RFC: Extending optimization reporting

Hi everyone,

We've done work on making remarks more useful for our end-users (not compiler
devs) at Sony PlayStation, and I think there's some alignment in our end goals,
though we've taken a slightly different approach so far. We've recently built a
Visual Studio extension to display remarks next to source lines, and to improve
processing time and readability we've focused on post-processing the remark
YAML. A binary format could dramatically improve processing times, while more
information and better integrated remarks would let us present richer data to
our users.

That said, a binary format wouldn't fundamentally change the nature of the
post-processing we have to do.

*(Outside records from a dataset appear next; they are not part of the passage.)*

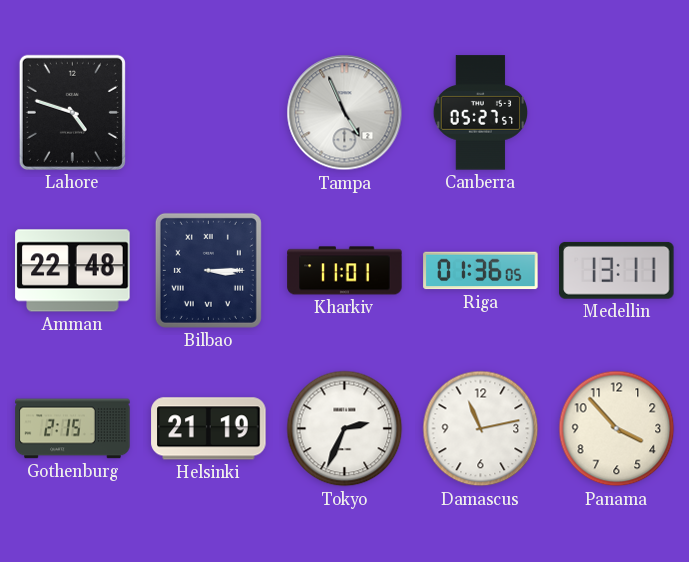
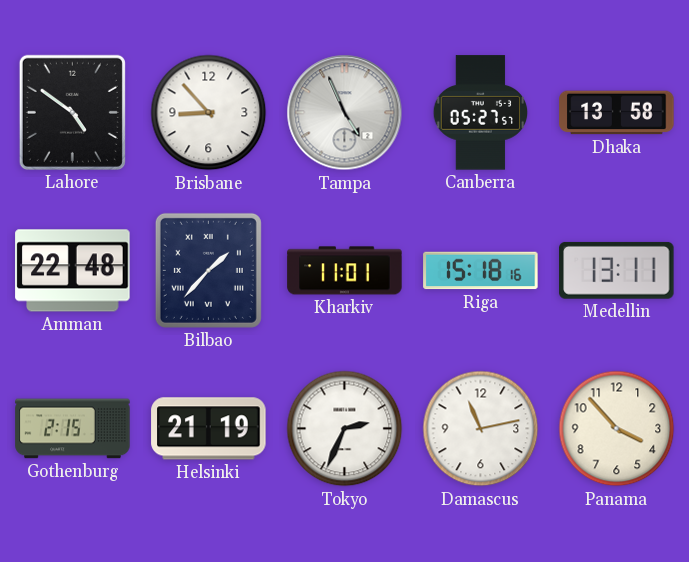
Lahore: 4:48 -> 4:51
Brisbane: none -> 8:53
Dhaka: none -> 13:58
Bilbao: 3:15 -> 1:37
Riga: 01:36 -> 15:18
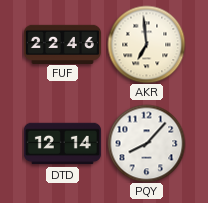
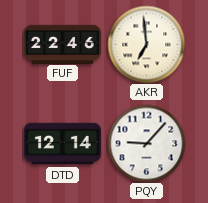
PQY: 8:07 -> 9:07
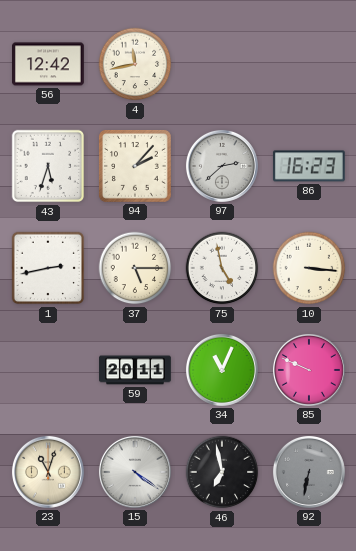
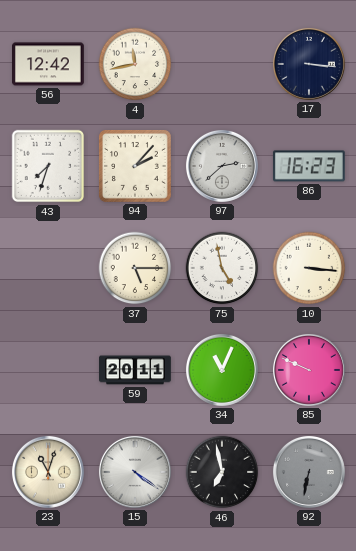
17: none -> 3:16
43: 5:33 -> 7:33
1: 2:43 -> none
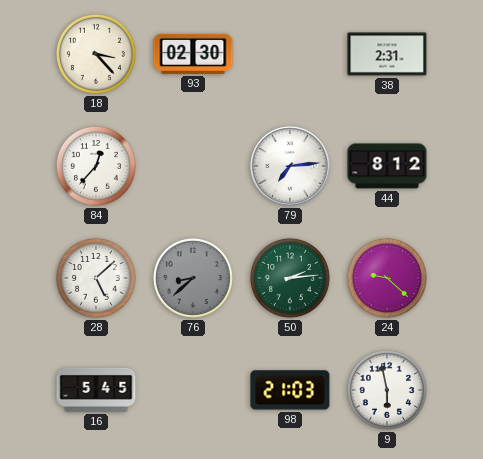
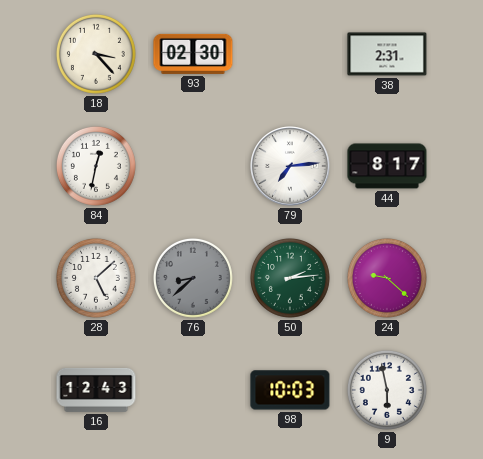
84: 12:37 -> 12:32
44: 8:12 -> 8:17
16: 5:45 -> 12:43
98: 21:03 -> 10:03
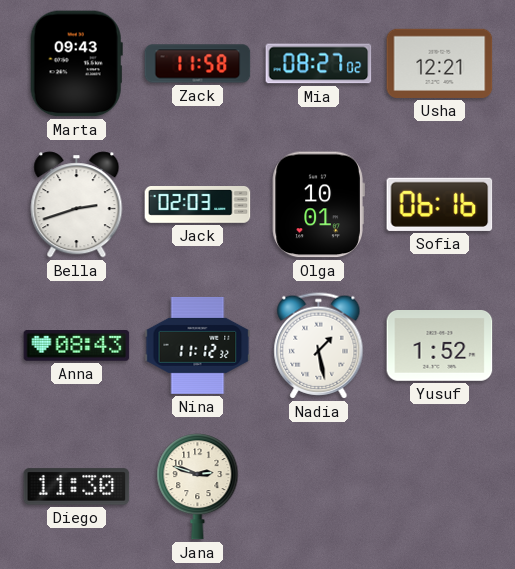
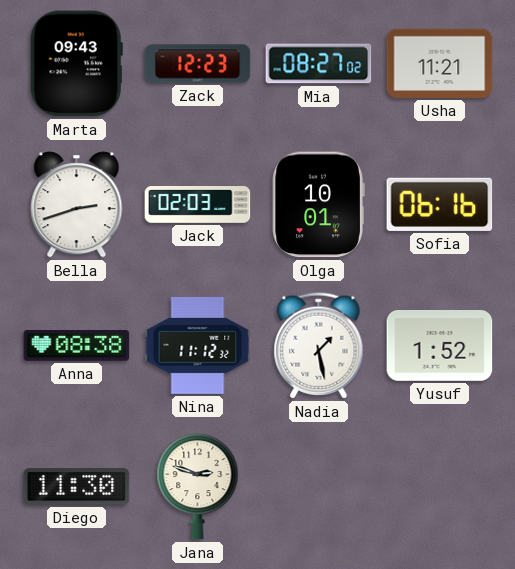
Zack: 11:58 -> 12:23
Usha: 12:21 -> 11:21
Anna: 08:43 -> 08:38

Due to inlining, to display all the remarks that
correlate to a source line, we have to examine all of the available remarks.
For context, I've included the a description of the main steps here:

1. Scan and extract remark data from all of the YAML. We condense arguments
to two types: reference args (anything with a DebugLoc), and string args
(anything else). Sequential runs of string args are combined, so "with cost=XX
(threshold=YYY)" becomes one arg.

2. Remarks that target the same source object and describe the same action
(eg, ten "ClobberedBy" remarks on the same line) are merged; at this point we
chain the arguments together rather than performing deduplication of the text.
After this step the text is discarded and we work with our own in-memory
format.

3. Once all the remarks have been parsed, we group them by the source files
they live in. However, this is a best-effort attempt: some remarks don't
have debug locations, or don't have enough of a filename to uniquely identify
the source file.

4. Lastly, we de-duplicate the text in the remark for each arg slot. Repeated
string args get condensed, while multiple references (or, eg: different
cost/threshold text) are preserved. These remarks are packed into a by-line,
by-source-file database and written to disk.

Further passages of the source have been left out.